The variants in this 5-month-old girl with biochemical results consistent with MSUD demonstrate the importance of performing functional assays to validate pathogenicity and reclassification of these variants. This is particularly important when future prenatal testing is proposed to be based on molecular analysis alone.
Prior to this study, the reference laboratory had not received requests for leucine oxidation studies for over 7 years. The parents’ desire to expand their family necessitated validation of variant pathogenicity to facilitate prenatal testing. Fortunately, the reference laboratory was confident in their ability to offer the analysis, however it is concerning that the availability of these types of functional studies for some of these rare inborn errors of metabolism has continued to decline. An international collaborative effort may be warranted to preserve the capacity to perform some of these studies, as they are of critical importance in facilitating reclassification of variants of unknown significance. This has significant clinical impact, particularly in prognosticating clinical phenotype and in reproductive counselling. The parents subsequently conceived naturally and proceeded with chorionic villus sampling at which the fetus was determined to be unaffected through genetic analysis of DBT.

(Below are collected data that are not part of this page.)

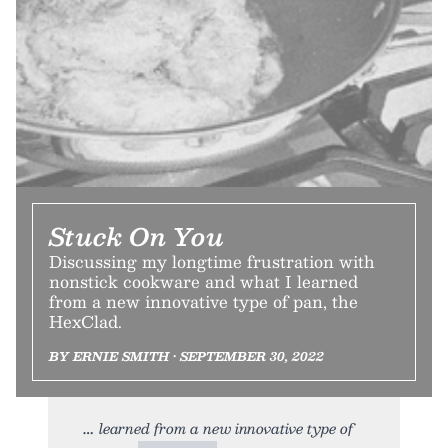
Stuck On You
Discussing my longtime frustration with
nonstick cookware and what I learned
from a new innovative type of pan, the
HexClad.
BY ERNIE SMITH • SEPTEMBER 30, 2022
learned from a new innovative type of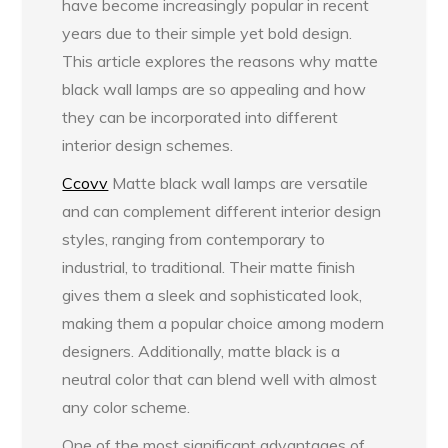
have become increasingly popular in recent
years due to their simple yet bold design.
This article explores the reasons why matte
black wall lamps are so appealing and how
they can be incorporated into different
interior design schemes.
Ccovv
Matte black wall lamps are versatile
and can complement different interior design
styles, ranging from contemporary to
industrial, to traditional. Their matte finish
gives them a sleek and sophisticated look,
making them a popular choice among modern
designers. Additionally, matte black is a
neutral color that can blend well with almost
any color scheme.
One of the most significant advantages of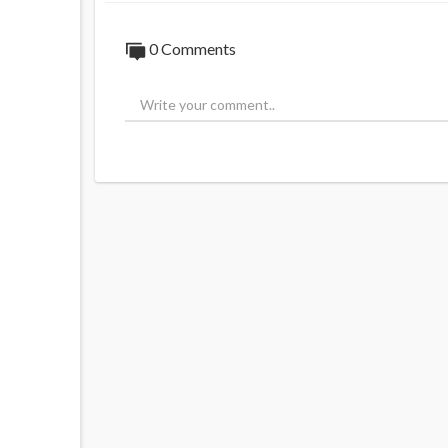
0 Comments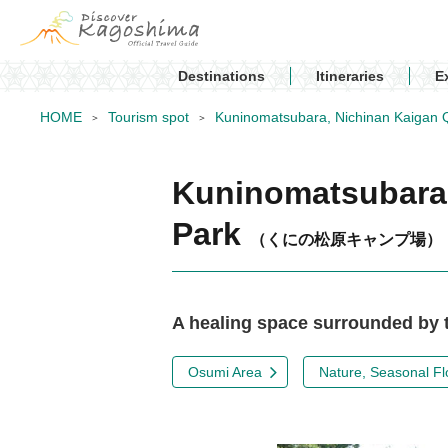
Destinations
Itineraries
E
HOME
Tourism spot
Kuninomatsubara, Nichinan Kaigan Q
Kuninomatsubara,
Park
（くにの松原キャンプ場）
A healing space surrounded by t
Osumi Area
Nature, Seasonal Fl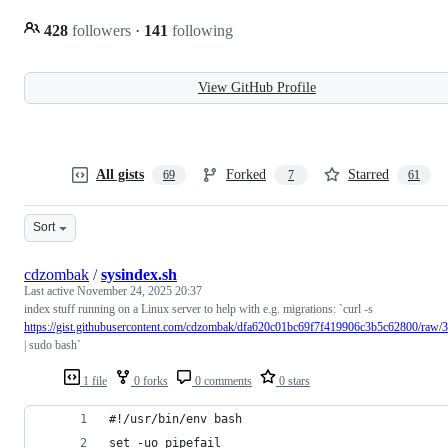
428
followers
·
141
following
View GitHub Profile
All gists
Forked
Starred
69
7
61
Sort
cdzombak
/
sysindex.sh
Last active
November 24, 2025 20:37
index stuff running on a Linux server to help with e.g. migrations: `curl -s
https://gist.githubusercontent.com/cdzombak/dfa620c01bc69f7f419906c3b5c62800/ra
| sudo bash`
1 file
0 forks
0 comments
0 stars
#!/usr/bin/env bash
set -uo pipefail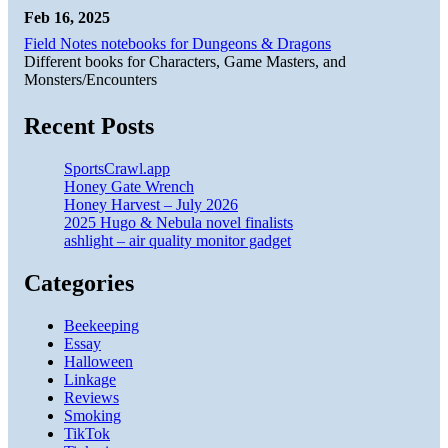
Feb 16, 2025
Field Notes notebooks for Dungeons & Dragons
Different books for Characters, Game Masters, and
Monsters/Encounters
Recent Posts
SportsCrawl.app
Honey Gate Wrench
Honey Harvest – July 2026
2025 Hugo & Nebula novel finalists
ashlight – air quality monitor gadget
Categories
Beekeeping
Essay
Halloween
Linkage
Reviews
Smoking
TikTok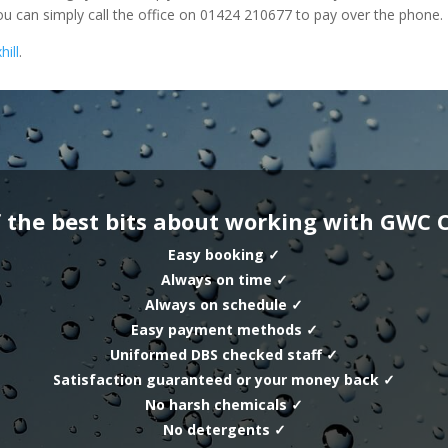
u can simply call the office on 01424 210677 to pay over the phone.
hill
.
 the best bits about working with GWC 
Easy booking
✓
Always on time
✓
Always on schedule
✓
Easy payment methods
✓
Uniformed DBS checked staff
✓
Satisfaction guaranteed or your money back
✓
No harsh chemicals
✓
No detergents
✓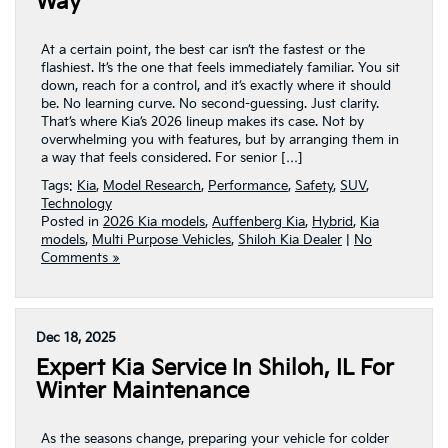
Way
At a certain point, the best car isn’t the fastest or the
flashiest. It’s the one that feels immediately familiar. You sit
down, reach for a control, and it’s exactly where it should
be. No learning curve. No second-guessing. Just clarity.
That’s where Kia’s 2026 lineup makes its case. Not by
overwhelming you with features, but by arranging them in
a way that feels considered. For senior […]
Tags:
Kia
,
Model Research
,
Performance
,
Safety
,
SUV
,
Technology
Posted in
2026 Kia models
,
Auffenberg Kia
,
Hybrid
,
Kia
models
,
Multi Purpose Vehicles
,
Shiloh Kia Dealer
|
No
Comments »
Dec 18, 2025
Expert Kia Service In Shiloh, IL For
Winter Maintenance
As the seasons change, preparing your vehicle for colder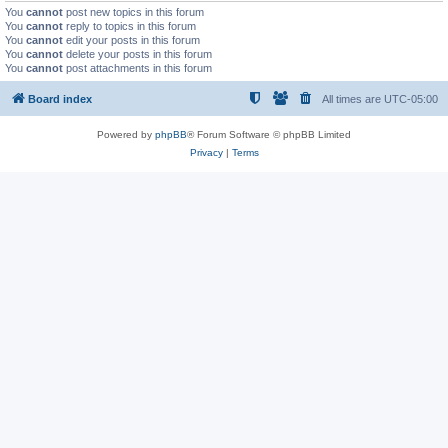
You
cannot
post new topics in this forum
You
cannot
reply to topics in this forum
You
cannot
edit your posts in this forum
You
cannot
delete your posts in this forum
You
cannot
post attachments in this forum
Board index
All times are
UTC-05:00
Powered by
phpBB
® Forum Software © phpBB Limited
Privacy
|
Terms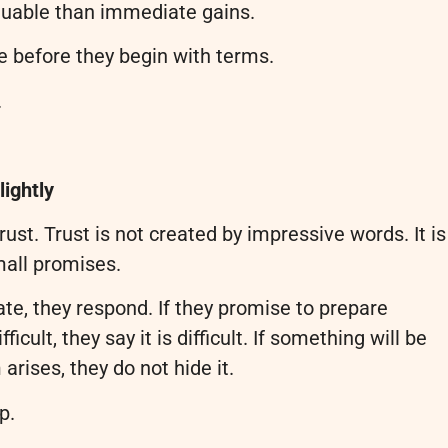
luable than immediate gains.
e before they begin with terms.
.
lightly
ust. Trust is not created by impressive words. It is
mall promises.
date, they respond. If they promise to prepare
icult, they say it is difficult. If something will be
arises, they do not hide it.
p.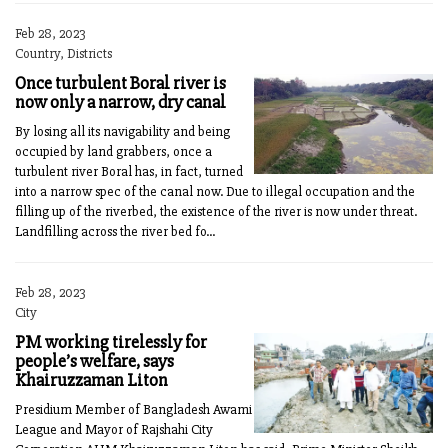
Feb 28, 2023
Country, Districts
Once turbulent Boral river is
now only a narrow, dry canal
By losing all its navigability and being
occupied by land grabbers, once a
turbulent river Boral has, in fact, turned
into a narrow spec of the canal now. Due to illegal occupation and the
filling up of the riverbed, the existence of the river is now under threat.
Landfilling across the river bed fo...
Feb 28, 2023
City
PM working tirelessly for
people’s welfare, says
Khairuzzaman Liton
Presidium Member of Bangladesh Awami
League and Mayor of Rajshahi City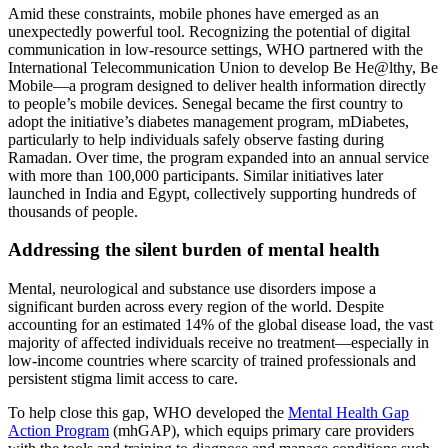
Amid these constraints, mobile phones have emerged as an
unexpectedly powerful tool. Recognizing the potential of digital
communication in low-resource settings, WHO partnered with the
International Telecommunication Union to develop Be He@lthy, Be
Mobile—a program designed to deliver health information directly
to people’s mobile devices. Senegal became the first country to
adopt the initiative’s diabetes management program, mDiabetes,
particularly to help individuals safely observe fasting during
Ramadan. Over time, the program expanded into an annual service
with more than 100,000 participants. Similar initiatives later
launched in India and Egypt, collectively supporting hundreds of
thousands of people.
Addressing the silent burden of mental health
Mental, neurological and substance use disorders impose a
significant burden across every region of the world. Despite
accounting for an estimated 14% of the global disease load, the vast
majority of affected individuals receive no treatment—especially in
low-income countries where scarcity of trained professionals and
persistent stigma limit access to care.
To help close this gap, WHO developed the
Mental Health Gap
Action Program
(mhGAP), which equips primary care providers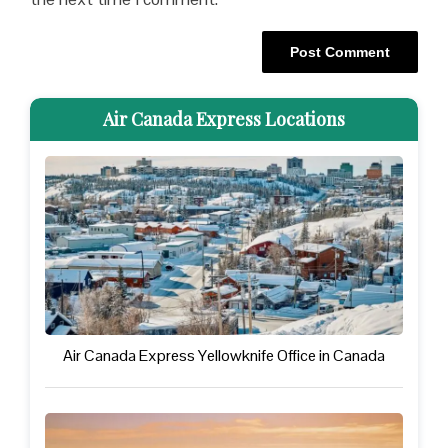
Air Canada Express Locations
Air Canada Express Yellowknife Office in Canada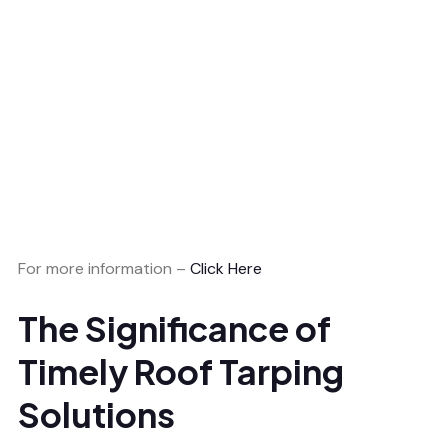
For more information –
Click Here
The Significance of
Timely Roof Tarping
Solutions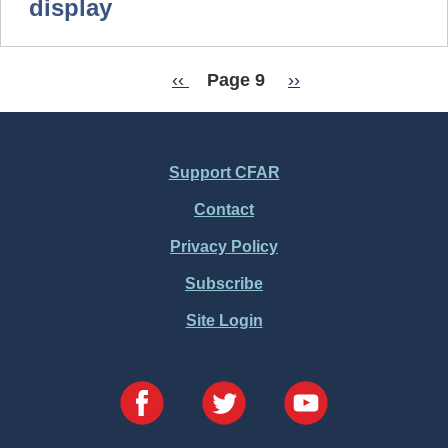
display
Previous
‹‹
Page 9
Next
››
Pagination
page
page
Support CFAR
Footer
Contact
Menu
Privacy Policy
Subscribe
Site Login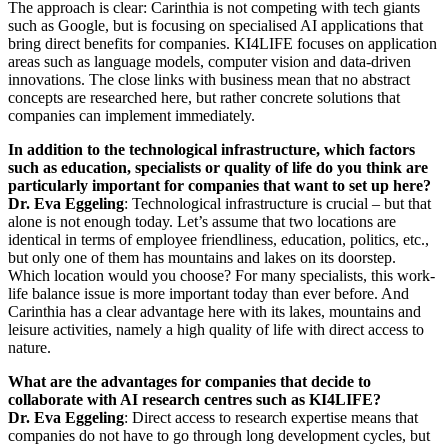
The approach is clear: Carinthia is not competing with tech giants
such as Google, but is focusing on specialised AI applications that
bring direct benefits for companies. KI4LIFE focuses on application
areas such as language models, computer vision and data-driven
innovations. The close links with business mean that no abstract
concepts are researched here, but rather concrete solutions that
companies can implement immediately.
In addition to the technological infrastructure, which factors
such as education, specialists or quality of life do you think are
particularly important for companies that want to set up here?
Dr. Eva Eggeling
: Technological infrastructure is crucial – but that
alone is not enough today. Let’s assume that two locations are
identical in terms of employee friendliness, education, politics, etc.,
but only one of them has mountains and lakes on its doorstep.
Which location would you choose? For many specialists, this work-
life balance issue is more important today than ever before. And
Carinthia has a clear advantage here with its lakes, mountains and
leisure activities, namely a high quality of life with direct access to
nature.
What are the advantages for companies that decide to
collaborate with AI research centres such as KI4LIFE?
Dr. Eva Eggeling
: Direct access to research expertise means that
companies do not have to go through long development cycles, but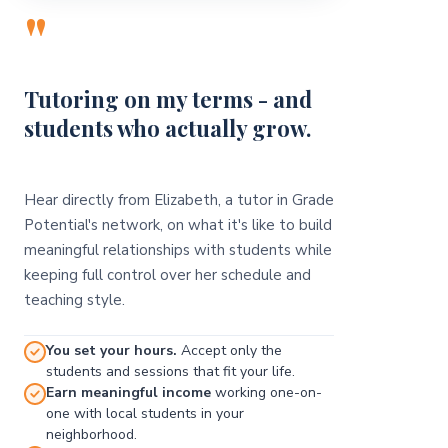
"
Tutoring on my terms - and
students who actually grow.
Hear directly from Elizabeth, a tutor in Grade
Potential's network, on what it's like to build
meaningful relationships with students while
keeping full control over her schedule and
teaching style.
You set your hours.
Accept only the
students and sessions that fit your life.
Earn meaningful income
working one-on-
one with local students in your
neighborhood.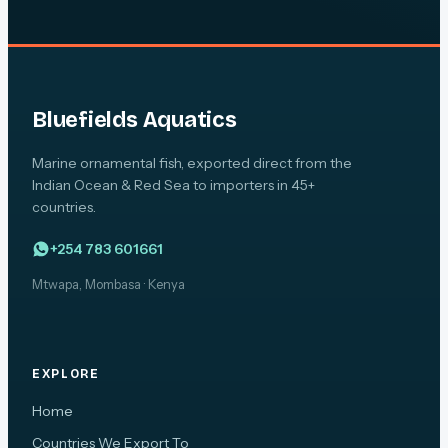
Bluefields Aquatics
Marine ornamental fish, exported direct from the
Indian Ocean & Red Sea to importers in 45+
countries.
+254 783 601661
Mtwapa, Mombasa · Kenya
EXPLORE
Home
Countries We Export To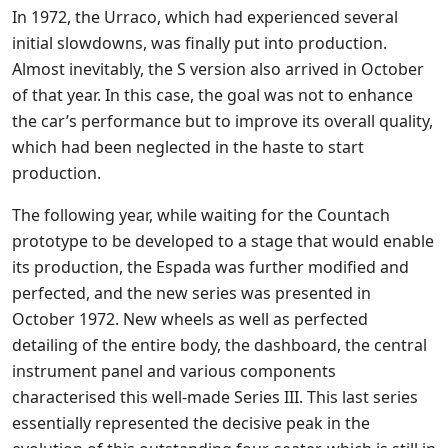
In 1972, the Urraco, which had experienced several
initial slowdowns, was finally put into production.
Almost inevitably, the S version also arrived in October
of that year. In this case, the goal was not to enhance
the car’s performance but to improve its overall quality,
which had been neglected in the haste to start
production.
The following year, while waiting for the Countach
prototype to be developed to a stage that would enable
its production, the Espada was further modified and
perfected, and the new series was presented in
October 1972. New wheels as well as perfected
detailing of the entire body, the dashboard, the central
instrument panel and various components
characterised this well-made Series III. This last series
essentially represented the decisive peak in the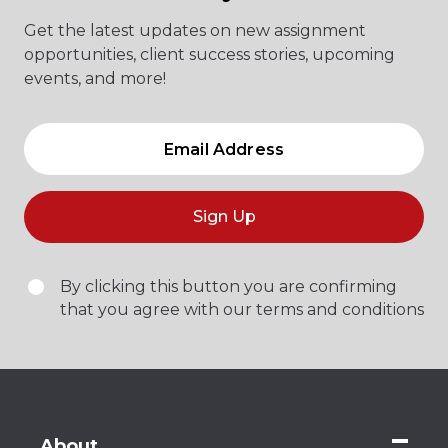
Get the latest updates on new assignment
opportunities, client success stories, upcoming
events, and more!
Sign Up
By clicking this button you are confirming
that you agree with our terms and conditions
About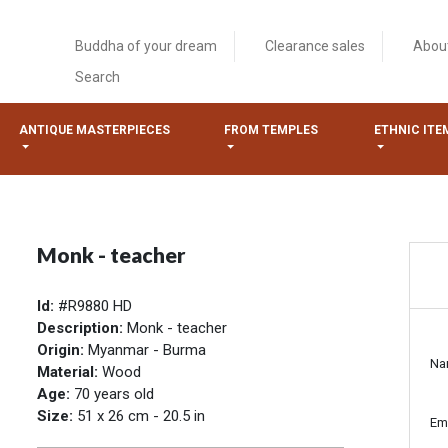
Buddha of your dream
Clearance sales
Abou
Search
ANTIQUE MASTERPIECES
FROM TEMPLES
ETHNIC ITE
Monk - teacher
Id:
#R9880 HD
Description:
Monk - teacher
Origin:
Myanmar - Burma
Na
Material:
Wood
Age:
70 years old
Size:
51 x 26 cm - 20.5 in
Em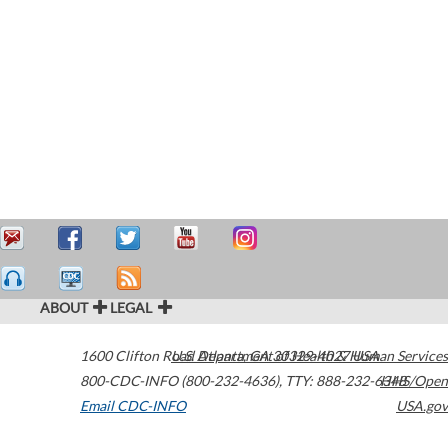
ABOUT
LEGAL
1600 Clifton Road
U.S. Department of Health & Human Services
Atlanta
,
GA
30329-4027
USA
800-CDC-INFO (800-232-4636)
,
TTY: 888-232-6348
HHS/Open
Email CDC-INFO
USA.gov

In summary, we have described a patient with an intermediate form of MSUD who was not initially identified through NBS, because the combined leucine and isoleucine levels were below the laboratory cut-off, and alloisoleucine was determined as not increased. Use of BCAA ratios as part of second-tier and diagnostic testing can improve the detection of non-classical MSUD forms. Leucine oxidation studies have been paramount in verifying the pathogenicity of compound heterozygous VUS and thus enabling reproductive family planning.